Oh, I just figure out that I should use ‘mul’, instead of ‘dot’.

Do you think it makes sense that ‘mul’ can also capture the interaction of the two embeddings as ‘dot’ does in SVD? (The output of ‘mul’ will be input into further LSTM layers.)

Great question Chong, sorry I’ve not experimented with merge layers yet.

Does anyone know if the order of inputs into a merge layer has any significance? Assuming the merged layer goes straight into one dense layer?

Not off hand, you could email the google group, use trial and error with controlled experiments, or review source code to discern.

Hi Jason,

Thanks for this tutorial and all your other articles in the blog – they are super helpful and awesome!

I have a question: What is the recommended number of hidden units in a single hidden (Dense) layer?
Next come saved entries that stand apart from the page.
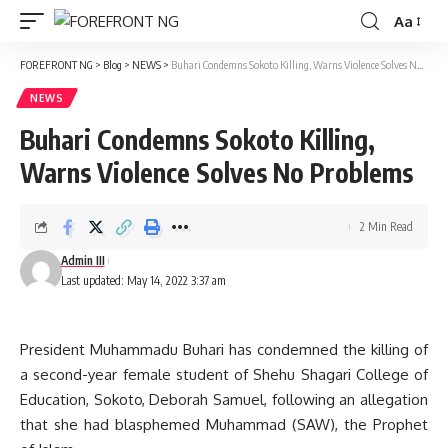
Aa
Font
Resizer
FOREFRONT NG
>
Blog
>
NEWS
>
Buhari Condemns Sokoto Killing, Warns Violence Solves No Problems
NEWS
Buhari Condemns Sokoto Killing,
Warns Violence Solves No Problems
2 Min Read
Admin III
Last updated: May 14, 2022 3:37 am
President Muhammadu Buhari has condemned the killing of
a second-year female student of Shehu Shagari College of
Education, Sokoto, Deborah Samuel, following an allegation
that she had blasphemed Muhammad (SAW), the Prophet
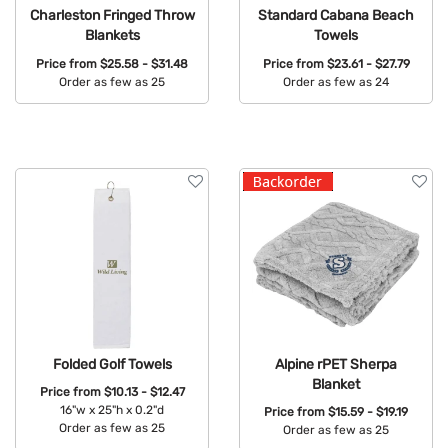
Charleston Fringed Throw
Standard Cabana Beach
Blankets
Towels
Price from
$25.58 - $31.48
Price from
$23.61 - $27.79
Order as few as 25
Order as few as 24
Available Colors:
Available Colors:
Folded Golf Towels
Alpine rPET Sherpa
Blanket
Price from
$10.13 - $12.47
16"w x 25"h x 0.2"d
Price from
$15.59 - $19.19
Order as few as 25
Order as few as 25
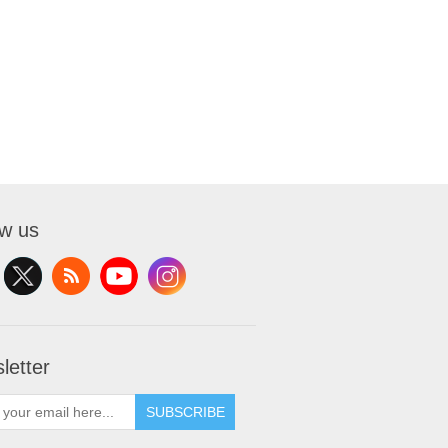
ow us
letter
SUBSCRIBE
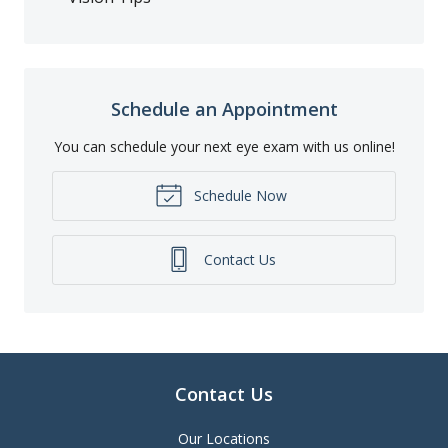
Schedule an Appointment
You can schedule your next eye exam with us online!
Schedule Now
Contact Us
Contact Us
Our Locations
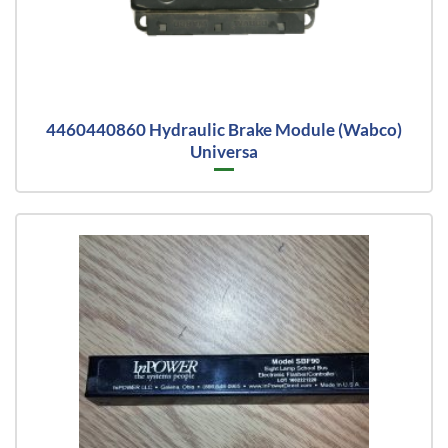
4460440860 Hydraulic Brake Module (Wabco)
Universa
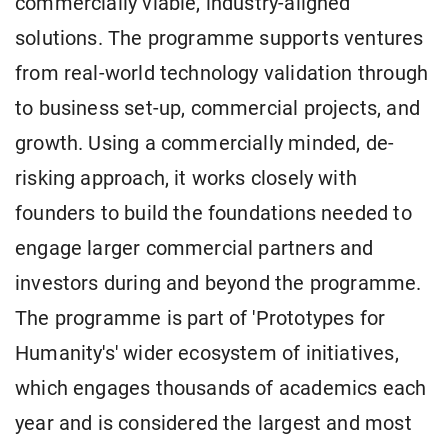
commercially viable, industry-aligned
solutions. The programme supports ventures
from real-world technology validation through
to business set-up, commercial projects, and
growth. Using a commercially minded, de-
risking approach, it works closely with
founders to build the foundations needed to
engage larger commercial partners and
investors during and beyond the programme.
The programme is part of 'Prototypes for
Humanity's' wider ecosystem of initiatives,
which engages thousands of academics each
year and is considered the largest and most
For a MLP, shouldn’t it be less than the number of features in the input layer? (input_dim parameter)? So the number of units in the above example should be less than 8 right? so how does 16 work? referring to this code: ‘ Dense(16, input_dim=8) ‘

We cannot configure a neural network analytically, you must use trial and error to discover what works on your specific dataset.

Ah okay cool. Thanks Jason!

What about using this approach? https://github.com/melodyguan/enas

Perhaps you can summarize it for me Joe?

Thanks a lot for this great post.

I tried to run the example that you provided. I noticed that I need to use “from keras.utils.vis_utils import plot_model” instead of “from keras.utils.visualize_util import plot”. I thought it may be useful for other people if they have similar issue, so I decided to share it here.

Thanks, fixed.

No worries, I guess the line after that needs to be plot_model as well.

If we have multiple hidden layers, how can we explore the best combination of activation functions? For example, for a binary classification, I would think of sigmoid function for output. However, I do not know if it is better to use sigmoid for the hidden layers, or I need to try different functions to see which one is the best for my data.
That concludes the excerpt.